» **RECORD SET**:
**********
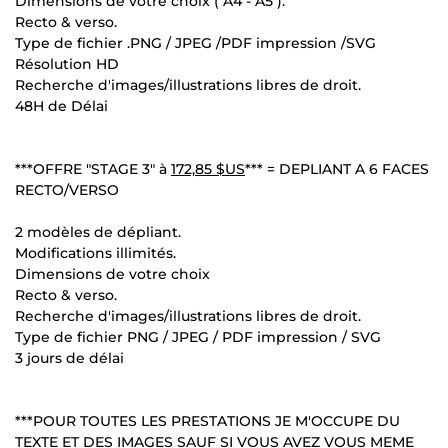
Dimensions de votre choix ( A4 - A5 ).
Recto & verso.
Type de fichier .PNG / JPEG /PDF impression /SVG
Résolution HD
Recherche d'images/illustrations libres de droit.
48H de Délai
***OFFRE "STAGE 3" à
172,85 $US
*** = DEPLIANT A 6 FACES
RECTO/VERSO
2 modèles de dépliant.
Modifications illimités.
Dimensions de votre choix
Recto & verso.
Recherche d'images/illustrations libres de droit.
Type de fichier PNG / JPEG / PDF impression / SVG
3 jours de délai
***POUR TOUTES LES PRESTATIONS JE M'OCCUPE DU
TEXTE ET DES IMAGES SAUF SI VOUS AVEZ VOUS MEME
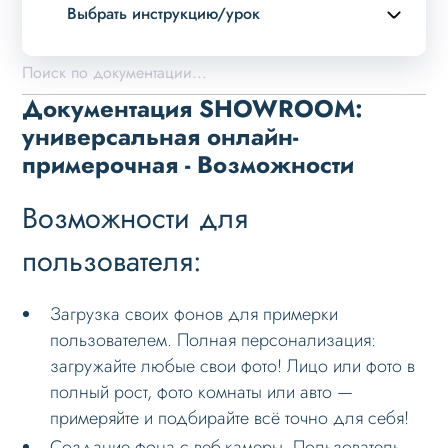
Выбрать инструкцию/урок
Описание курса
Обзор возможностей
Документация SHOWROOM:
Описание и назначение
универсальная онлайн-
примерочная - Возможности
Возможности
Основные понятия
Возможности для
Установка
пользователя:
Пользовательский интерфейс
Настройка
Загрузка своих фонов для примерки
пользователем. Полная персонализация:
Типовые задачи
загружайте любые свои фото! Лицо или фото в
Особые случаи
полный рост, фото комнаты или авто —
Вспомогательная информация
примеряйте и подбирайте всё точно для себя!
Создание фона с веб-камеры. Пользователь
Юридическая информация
**********
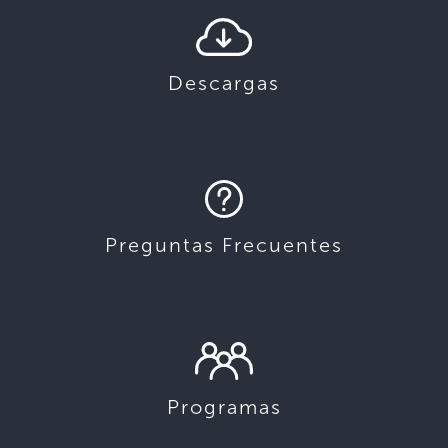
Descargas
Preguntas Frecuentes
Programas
**********
» **TASK DIRECTIONS**:
Give back the records above exactly, limited to the lines between the one holding "Описание и назначение" and the one holding "Юридическая информация", inclusive.

» **REPLY**:
Описание и назначение
универсальная онлайн-
примерочная - Возможности
Возможности
Основные понятия
Возможности для
Установка
пользователя:
Пользовательский интерфейс
Настройка
Загрузка своих фонов для примерки
пользователем. Полная персонализация:
Типовые задачи
загружайте любые свои фото! Лицо или фото в
Особые случаи
полный рост, фото комнаты или авто —
Вспомогательная информация
примеряйте и подбирайте всё точно для себя!
Создание фона с веб-камеры. Пользователь
Юридическая информация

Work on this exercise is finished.